SF Police Chief:
Blogger's Press ID Under Review
Blogger's Press ID Under Review
The city of San Francisco has a new top cop, George Gascon, on the job a few short weeks, and I have something nice to say about him. But first, the background.
On July 2, after a case management hearing in the federal Prop 8 lawsuit filed by Ted Olson and David Boies, a press conference was held inside the federal building, but I was kept out by security guards because I lacked an SFPD-issued press ID badge.
I applied for an ID card, spent $11 on two small photos needed by the police public info office (PIO) and was eventually denied a press pass.

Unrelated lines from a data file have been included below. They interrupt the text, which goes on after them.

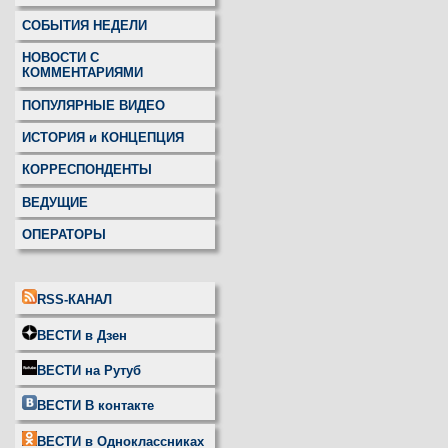
СОБЫТИЯ НЕДЕЛИ
НОВОСТИ С
КОММЕНТАРИЯМИ
ПОПУЛЯРНЫЕ ВИДЕО
ИСТОРИЯ и КОНЦЕПЦИЯ
КОРРЕСПОНДЕНТЫ
ВЕДУЩИЕ
ОПЕРАТОРЫ
RSS-КАНАЛ
ВЕСТИ в Дзен
ВЕСТИ на Рутуб
ВЕСТИ В контакте
ВЕСТИ в Одноклассниках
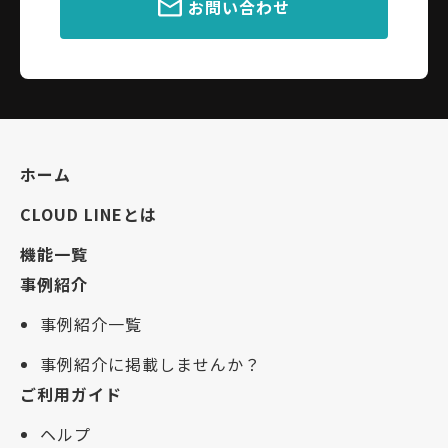
お問い合わせ
ホーム
CLOUD LINEとは
機能一覧
事例紹介
事例紹介一覧
事例紹介に掲載しませんか？
ご利用ガイド
ヘルプ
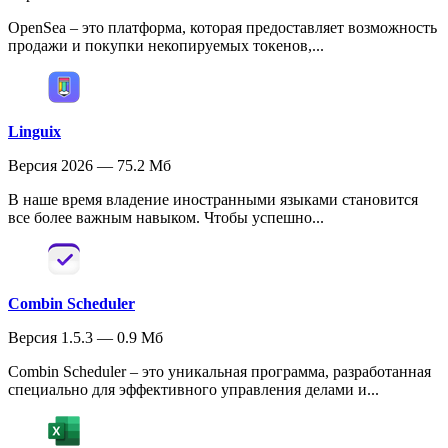
OpenSea – это платформа, которая предоставляет возможность
продажи и покупки некопируемых токенов,...
Linguix
Версия 2026 — 75.2 Мб
В наше время владение иностранными языками становится
все более важным навыком. Чтобы успешно...
Combin Scheduler
Версия 1.5.3 — 0.9 Мб
Combin Scheduler – это уникальная программа, разработанная
специально для эффективного управления делами и...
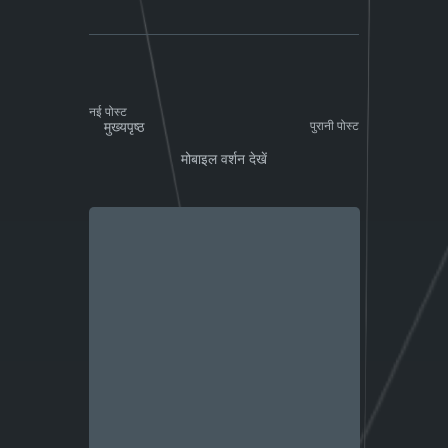
नई पोस्ट
मुख्यपृष्ठ
पुरानी पोस्ट
मोबाइल वर्शन देखें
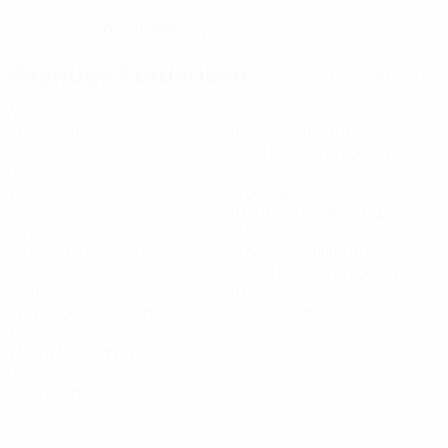
07.4.1999 (27)
GEBURTSDATUM
Wichtige Statistiken
Alle Statistiken
4
276
Absolvierte Spiele
Gespielte Minuten
55,2 im Schnitt pro Spiel
0
1
Tore
Vorlagen
0,2 im Schnitt pro Spiel
80%
30,63
Passgenauigkeit (%)
Top-Speed (km/h)
27,93 im Schnitt pro Spiel
35,95
0
Zurückgelegte Distanz
Gelbe Karten
(km)
7,19 im Schnitt pro Spiel
0
Rote Karten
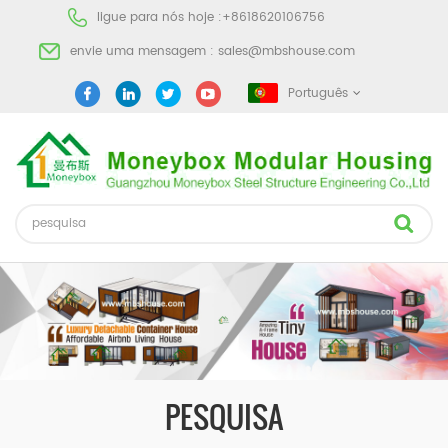
ligue para nós hoje :
+8618620106756
envie uma mensagem :
sales@mbshouse.com
Português
PESQUISA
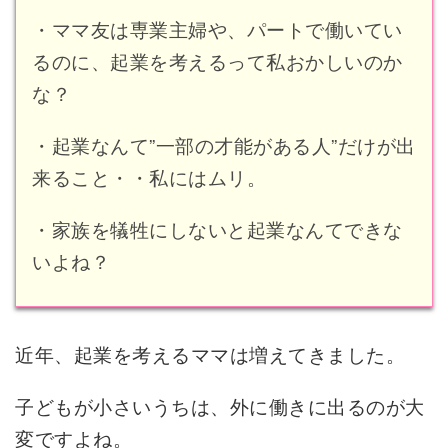
・ママ友は専業主婦や、パートで働いてい
るのに、起業を考えるって私おかしいのか
な？
・起業なんて”一部の才能がある人”だけが出
来ること・・私にはムリ。
・家族を犠牲にしないと起業なんてできな
いよね？
近年、起業を考えるママは増えてきました。
子どもが小さいうちは、外に働きに出るのが大
変ですよね。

The denial form highlighted this section:
Only persons employed by newsgathering media who are required to cover breaking news and to pass through police and fire lines qualify for a press pass.
Clearly the SFPD is not aware, nor concerned with, other reasons why reporters and bloggers need the pass, such as being allowed into restricted parts of the federal courthouse. Nothing in the two-page rejection letter sent via snail mail cited any info about appealing the decision, and the PIO site similarly omits such info. Several calls to the PIO, seeking info on filing an appeal, were never returned.
Then yesterday, Brent Begin at the SF Examiner reported on Gascon's effort to modernize the PIO, and this terrific development was noted:
Public information officers will also reach out more to new media, such as blogs and Web sites, and will hand out credentials to more than just traditional media, newspapers, television and radio.
Just the radical kind of change I want to see, so I called the chief and left him a message about the PIO's rejection. I also sent him emails, copied to the PIO, summing my situation, and then made several calls to the PIO.
Yes, several calls were necessary, due to the very unfriendly officers staffing the PIO phones, who go out of their way to give callers the bum's rush and as little info as possible. Not the best way to run public affairs office. Finally, a PIO staffer called back to confirm they received my emails.
I created a listserv of SF sunshine advocates, old media types and politicians, sharing my emails, and quickly learned that two publications, the Bay Times and the Bay Guardian, also had major hassles acquiring press passes and getting a run-around from the PIO. Did I mention the PIO ain't user-friendly?
There are many other problems and hurdles a blogger or a reporter or a member of the general public must deal with in trying to get even basic info out of the PIO, and I will bring them to the attention of the police commission in the next few weeks.
Last night, after I had been assured by an officer answering the chief's phone yesterday that he wouldn't be calling or emailing me, the chief did exactly that. From the chief:
Mike, I'm having my staff review your request. We will get back to you by early next week.
A small note, but it promises great and large improvements in not just how the PIO of the SF Police Department will henceforth deal with the press, bloggers and the public, and, how the department learns to better cooperate with the citizens who are the force's bosses. Let me also express gratitude to the Sunshine Posse and reporters who've supported me in this matter, and for also working on their own to bring the PIO into the modern tech age.
Hey, Chief Gascon, thanks much for looking into my denial of a press ID and I look forward to meeting you at the police commission meeting.